This project aims to characterize, on a genome-wide scale, novel tandem repeat expansions among Africa populations and how such expansions and other variants contribute to African phenotypes. This is a multi-site collaboration between personnel from Covenant University, Nigeria; University of Cape Town (UCT), South Africa; Makerere University, Kampala; University of California, San Diego, USA; Baylor College of Medicine, USA; Wellcome Genome Campus, UK and University of Witwatersrand, South Africa.
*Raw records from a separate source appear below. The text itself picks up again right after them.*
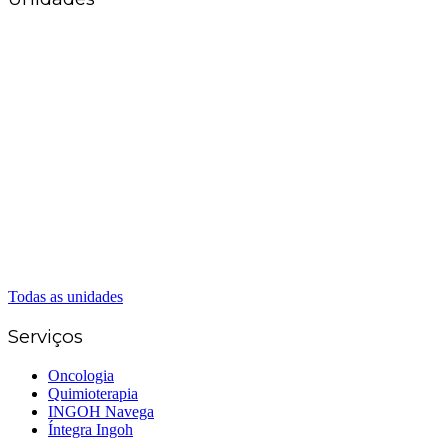
Matriz Goiânia
(62) 3226-0200
(62) 3414-8800
Anápolis
(62) 3324-9304
(62) 98226-9753
(62) 3414-8800
Caldas Novas
(62) 99262-5248
(62) 3414-8800
Senador Canedo
(62) 3226-0200
(62) 3414-8800
Todas as unidades
Serviços
Oncologia
Quimioterapia
INGOH Navega
Íntegra Ingoh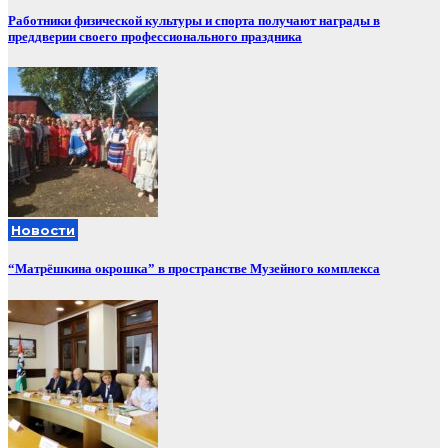
Работники физической культуры и спорта получают награды в
преддверии своего профессионального праздника
Новости
“Матрёшкина окрошка” в пространстве Музейного комплекса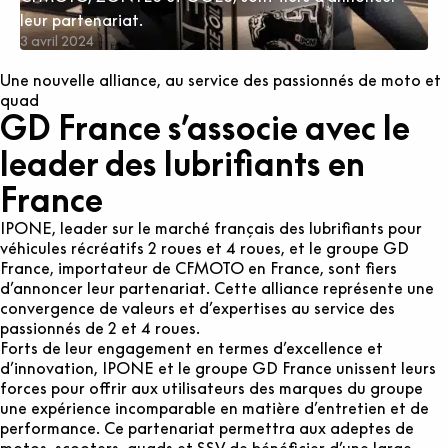
leur partenariat.
3 avril 2024
Une nouvelle alliance, au service des passionnés de moto et
quad
GD France s’associe avec le
leader des lubrifiants en
France
IPONE, leader sur le marché français des lubrifiants pour
véhicules récréatifs 2 roues et 4 roues, et le groupe GD
France, importateur de CFMOTO en France, sont fiers
d’annoncer leur partenariat. Cette alliance représente une
convergence de valeurs et d’expertises au service des
passionnés de 2 et 4 roues.
Forts de leur engagement en termes d’excellence et
d’innovation, IPONE et le groupe GD France unissent leurs
forces pour offrir aux utilisateurs des marques du groupe
une expérience incomparable en matière d’entretien et de
performance. Ce partenariat permettra aux adeptes de
motos, scooters, quads et SSV de bénéficier d’une large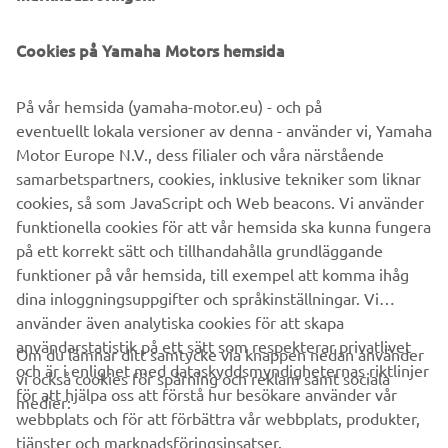
glädje, spänning och rent adrenalin. Därför har vi
revolutionerat vårt sortiment, nu uppdelat i tre segment:
Cookies på Yamaha Motors hemsida
Sport, Cruising och Recreation. Hoppa på vågen med oss
och spana in vår helt nya 4-takts SuperJet, som inte längre
På vår hemsida (yamaha-motor.eu) - och på
endast är begränsad till proffs, samt de nya GP- och VX-
eventuellt lokala versioner av denna - använder vi, Yamaha
familjerna och spännande nya FX- och EX-färgserier!
Motor Europe N.V., dess filialer och våra närstående
samarbetspartners, cookies, inklusive tekniker som liknar
cookies, så som JavaScript och Web beacons. Vi använder
funktionella cookies för att vår hemsida ska kunna fungera
UPPTÄCK HELA SORTIMENTET NU!
på ett korrekt sätt och tillhandahålla grundläggande
funktioner på vår hemsida, till exempel att komma ihåg
dina inloggningsuppgifter och språkinställningar. Vi
använder även analytiska cookies för att skapa
användarstatistik på ett sätt som respekterar privatlivet
Om du lämnar ditt samtycke via knappen nedan använder
och är i enlighet med dataskyddsmyndigheternas riktlinjer
vi också cookies för spårning och reklam samt sociala
FÖRETAG
för att hjälpa oss att förstå hur besökare använder vår
medier:
webbplats och för att förbättra vår webbplats, produkter,
tjänster och marknadsföringsinsatser.
B2B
Details on the people involved in the project can be found in Figure 1 below.
The research kicked off with the transfer of over 25TB of whole genome sequencing (WGS) data (H3A-Baylor and TrypanoGEN) from UCT to the high performance computing (HPC) facility at the African Center of Excellence (ACE) in Bioinformatics and Data Intensive Sciences at Makerere University, where the team is performing the analyses, in addition to using the HPC facility at UCT. To start, the biggest challenge was how to transfer the 25TB of data to Makerere University HPC. Therefore, to get the data transferred successfully, we employed three different methods, listed in the order that we were able to sort them for use, namely 1) rsync Linux utility, 2) shipping the data in external hard drive and 3) Globus transfer.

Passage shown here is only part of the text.